A total of 838 respondents in the age group of 15-19 years participated in the study. More than half (54.42%) of the respondents were females. Of the total respondents, 46.5%, 34%, and 19.5% were from the government, unaided, and aided PUCs, respectively. The proportion of respondents following Hinduism, Islam, and Christianity religions were 79.6%, 14.9% and 5.5%, respectively. Majority of the respondents were from a nuclear family (73.5%) and the rest belonged to joint family (26.5%). As per the place of residence, 67.1% of the respondents were residing in rural areas and the remaining 32.9% in urban areas.

The mean height and weight of the male respondents was 191 (7.62 SD) cm and 54.04 (11.52 SD) kg, respectively, the same for female respondents being 157 (6.11 SD) cm and 45.6 (8.36 SD) kg, respectively. The mean BMI was found to be 18.8[+ or -]3.28 and 18.52[+ or -]3 kg/[m.sup.2] in males and females singly. The mean SBP and DBP for males was 128.79 (14.22 SD) mm Hg and 67.76 (11.42 SD) mm Hg, respectively; and for females it was found to be 118.62 (14.86 SD) mm Hg and 67.93 (11.92 SD) mm Hg correspondingly.

The distribution of respondents by age and gender according to BP percentile is depicted in Table 1. Age- and gender-wise distribution of respondents according to high SBP and DBP is shown in Figures 1 and 2, respectively. The Pearson's coefficient for SBP and BMI was 0.205 and DBP and BMI was 0.16. Though relation was positively correlated, the strength of association was low.

Among the total male respondents, 4.7% were having both high SBP and DBP. The same occurrence was noticed among 3.5% of the female respondents. The percentage of male and female respondents who had either of their BP (SBP or DBP) high was 22.5% and 15.4% respectively. Hence the total prevalence of high BP was found to be 23.05%.

The proportion of overweight was 4.53% and that of obesity was 4.65%, which was not associated with gender.
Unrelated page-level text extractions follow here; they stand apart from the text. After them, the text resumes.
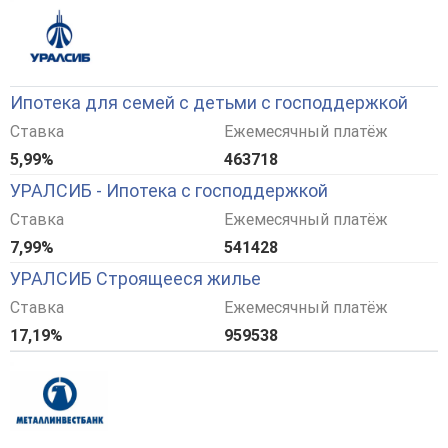
Ипотека для семей с детьми с господдержкой
Ставка
Ежемесячный платёж
5,99%
463718
УРАЛСИБ - Ипотека с господдержкой
Ставка
Ежемесячный платёж
7,99%
541428
УРАЛСИБ Строящееся жилье
Ставка
Ежемесячный платёж
17,19%
959538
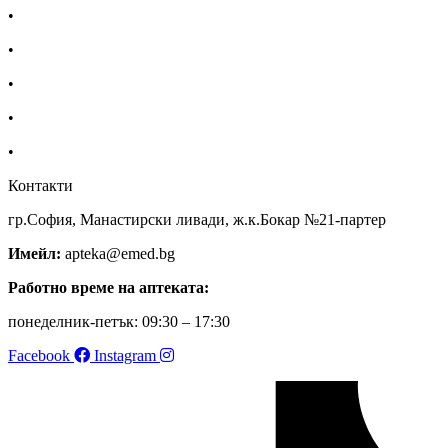
•
Екип
•
За нас
•
Общи условия
•
Политика за поверителност
•
Блог
Контакти
гр.София, Манастирски ливади, ж.к.Бокар №21-партер
Имейл:
apteka@emed.bg
Работно време на аптеката:
понеделник-петък: 09:30 – 17:30
Facebook
Instagram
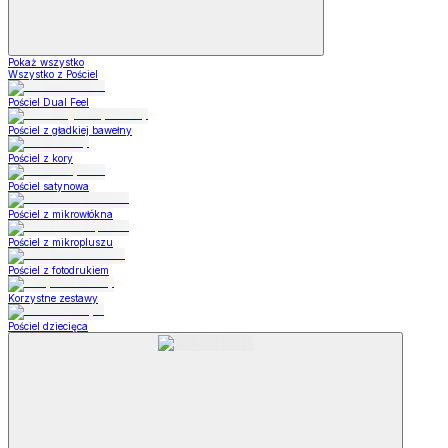
Pokaż wszystko
Wszystko z Pościel
Pościel Dual Feel
Pościel z gładkiej bawełny
Pościel z kory
Pościel satynowa
Pościel z mikrowłókna
Pościel z mikropluszu
Pościel z fotodrukiem
Korzystne zestawy
Pościel dziecięca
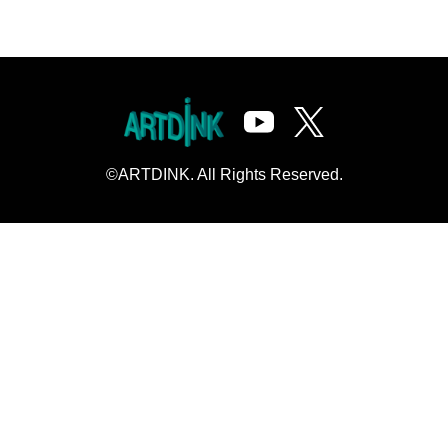
©ARTDINK. All Rights Reserved.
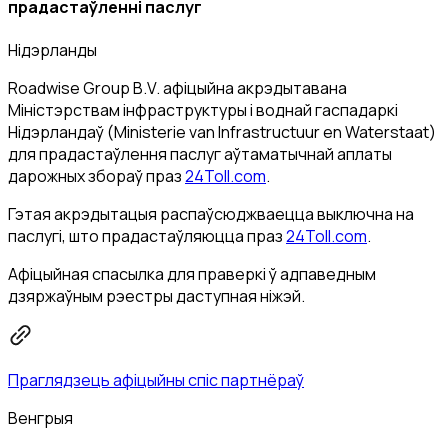
прадастаўленні паслуг
Нідэрланды
Roadwise Group B.V. афіцыйна акрэдытавана
Міністэрствам інфраструктуры і воднай гаспадаркі
Нідэрландаў (Ministerie van Infrastructuur en Waterstaat)
для прадастаўлення паслуг аўтаматычнай аплаты
дарожных збораў праз
24Toll.com
.
Гэтая акрэдытацыя распаўсюджваецца выключна на
паслугі, што прадастаўляюцца праз
24Toll.com
.
Афіцыйная спасылка для праверкі ў адпаведным
дзяржаўным рэестры даступная ніжэй.
Праглядзець афіцыйны спіс партнёраў
Венгрыя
The proportion of overweight/obese adolescents who had high SBP was 38.96%, and high DBP was 10.39%.

Respondents having high DBP were 15.93 (7.73, 32.8) times more likely to have high SBP. After adjusting for the variables that were statistically and clinically significant, being a male respondent, currently consuming alcohol, and being overweight/obese were the risk factors for high SBP [Table 2] and that for high DBP was overweight/obesity [Table 3]. There was no difference in the prevalence of high BP among different strata of PUCs as well as with type of curriculum. High BP was not significantly associated with any sociodemographic variable.

Discussion

The prevalence of high BP and overweight/obesity was found to be 23.05% and 9.18%, respectively. High BP was positively correlated with overweight/obesity. Being a male, currently consuming alcohol, and being overweight/obese were the risk factors for high SBP and that for high DBP was overweight/obesity.

Normally, BP in childhood and adolescence fluctuates with age, height, [22,23] gender, and weight. [23] BP is also affected by other factors such as time of the day, fasting state of the person, surrounding environment, and psychological factors, [22,24] which could not be taken care of in our study. One of the reasons for high prevalence of elevated BP found in our study was probably because the data were collected either immediately before or after board examination, wherein they might have been facing exam-related stress. It was also seen that most of the respondents were anxious while their BP was being measured as they were experiencing it for the first time.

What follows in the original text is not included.